I built this a while ago, and lit it off, and could'nt get the temp below 350. Set it aside for a while, after reading Bubbas post about his, I did some mods, cleaned it up, and here it is. Lit it off around 9:30 this morning, and its been holding great at 230, in 20 deg weather with high winds. Put 2 pork butts on, will post later on how they turn out.


----------



## ds7662 (Jan 20, 2008)

Looks good Lance. Can't wait to see the pork when done.


----------



## richtee (Jan 20, 2008)

Really, it's an ECB on steroids. And a fine design it is!  What's she do in the quarter?


----------



## smokeys my pet (Jan 20, 2008)

Looks good Lance and bout time you posted somthing on it!  HA HA!!!!!!!!!!!!


----------



## bbq bubba (Jan 20, 2008)

I was hoping id get ya motivated!!!
Good lookin drum, got mine mastered already, any question's, just hollar!!


----------



## cajun_1 (Jan 20, 2008)

Great lookin' UDS  ...  Building one now  ...  Am in the process of burning the barrel  ...  Will probably still be burning in the morning  ...


----------



## walking dude (Jan 20, 2008)

now if you can make a mod for a water pan.........that way.....no need to flip the meat


----------



## kookie (Jan 20, 2008)

Good looking smoker. Its always fullfilling to build something yourself. 

Smoke on.

Kookie


----------



## cowgirl (Jan 20, 2008)

Nice smoker Gramason! I want one too!!
	

	
	
		
		



		
			





I've got the barrel, just need the time.

cajun, please post pictures of your smoker when you get it finished.


----------



## cajun_1 (Jan 20, 2008)

Will certainly do that


----------



## gramason (Jan 21, 2008)

Never added coals all day. Stayed steady for 10 hours on around 8 to 10 lbs of coals. Its the best thing i've built in a while. Here is the finished product.


----------



## bustedluckbarbq (Jan 21, 2008)

I love the drum... you gonna help me do one up??

That Butt looks great!!!


----------



## walking dude (Jan 21, 2008)

Lance.........NICE job dude........looks great.............

till
.
.
.
.
.
coleslaw..........had me till then.................
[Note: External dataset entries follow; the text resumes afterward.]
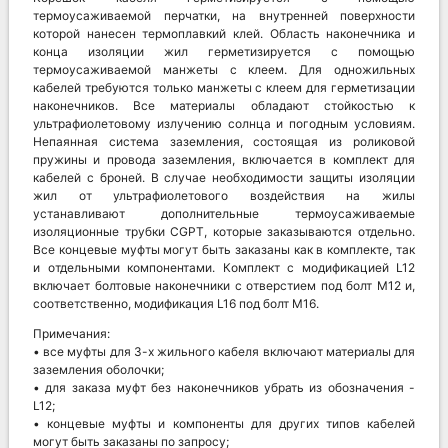
термоусаживаемой перчатки, на внутренней поверхности
которой нанесен термоплавкий клей. Область наконечника и
конца изоляции жил герметизируется с помощью
термоусаживаемой манжеты с клеем. Для одножильных
кабелей требуются только манжеты с клеем для герметизации
наконечников. Все материалы обладают стойкостью к
ультрафиолетовому излучению солнца и погодным условиям.
Непаянная система заземления, состоящая из роликовой
пружины и провода заземления, включается в комплект для
кабелей с броней. В случае необходимости защиты изоляции
жил от ультрафиолетового воздействия на жилы
устанавливают дополнительные термоусаживаемые
изоляционные трубки CGPT, которые заказываются отдельно.
Все концевые муфты могут быть заказаны как в комплекте, так
и отдельными компонентами. Комплект с модификацией L12
включает болтовые наконечники с отверстием под болт M12 и,
соответственно, модификация L16 под болт М16.
Примечания:
• все муфты для 3-х жильного кабеля включают материалы для
заземления оболочки;
• для заказа муфт без наконечников убрать из обозначения -
L12;
• концевые муфты и компоненты для других типов кабелей
могут быть заказаны по запросу;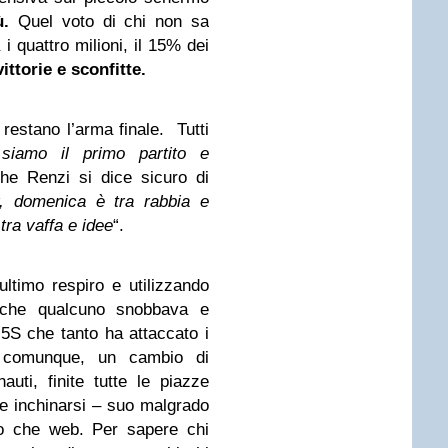
iù.
Quel voto di chi non sa
i quattro milioni, il 15% dei
ttorie e sconfitte.
v restano l’arma finale. Tutti
”
siamo il primo partito e
he Renzi si dice sicuro di
y, domenica è tra rabbia e
tra vaffa e idee
“.
ultimo respiro e utilizzando
li che qualcuno snobbava e
5S che tanto ha attaccato i
 comunque, un cambio di
nauti, finite tutte le piazze
e inchinarsi – suo malgrado
tro che web. Per sapere chi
still great job.............


----------



## smokin' meat (Jan 21, 2008)

great looking drum. enjoy the food cooked on it.


----------



## cowgirl (Jan 21, 2008)

That's awesome Gramason!
I gotta make me one of those....


----------



## big tex (Jan 21, 2008)

I guess im gonna start building mine tomorrow I have put it off long enough


----------



## azqer (Jan 21, 2008)

Drums are gr8 and I love the paint Job food looks very nice.


----------



## cajun_1 (Jan 23, 2008)

Well got mine burnt out .... Thought I'd see how it burns ... nothing in it ... no pipes yet (tinfoil plugging the holes) ... bout 1/2 bag of Royal Oak ... 5 hrs later it's still holding around 270* ... pics comming soon.
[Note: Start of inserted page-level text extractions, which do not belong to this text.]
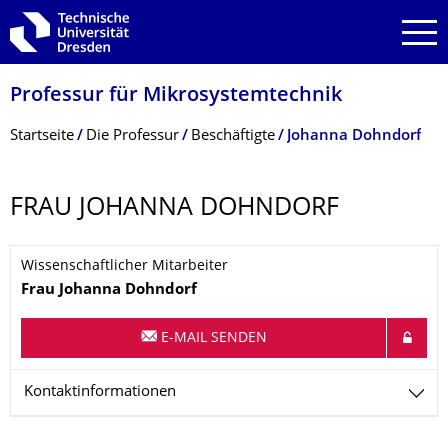
Zur Hauptnavigation springen
Zur Suche springen
Zum Inhalt springen
Professur für Mikrosystemtechnik
Breadcrumb-Menü
Startseite
Die Professur
Beschäftigte
Johanna Dohndorf
FRAU JOHANNA DOHNDORF
Wissenschaftlicher Mitarbeiter
Name
Frau
Johanna
Dohndorf
E-MAIL SENDEN
Kontaktinformationen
Outside temp today 10 to 20*


----------



## cajun_1 (Jan 23, 2008)

6 hrs ... still doing good.
Get the rest of the parts on Friday, while I'm in town. Season it ... Then smoke..


----------



## bbq bubba (Jan 24, 2008)

Go Tim Go, can't wait to see how Ugly it is!!!


----------



## cajun_1 (Jan 24, 2008)

Is this "ugly" ?







I'll post more when I get it all together.  Probably won't see paint until spring.


----------



## bbq bubba (Jan 24, 2008)

Now that is BUTT ugly, look's good Tim!!


----------



## osage (Jan 24, 2008)

Are there some build instructions somewhere?


----------



## cajun_1 (Jan 24, 2008)

Had to go into a small town  ...  the small hardware store had some of the parts I needed.  Tomorrow I'll hit HD for the rest.







Intake is together  ...  exhaust tomorrow.


----------



## cowgirl (Jan 24, 2008)

Looking great so far cajun!
Thanks for the update.


----------



## cajun_1 (Jan 24, 2008)

Anytime cowgirl.


----------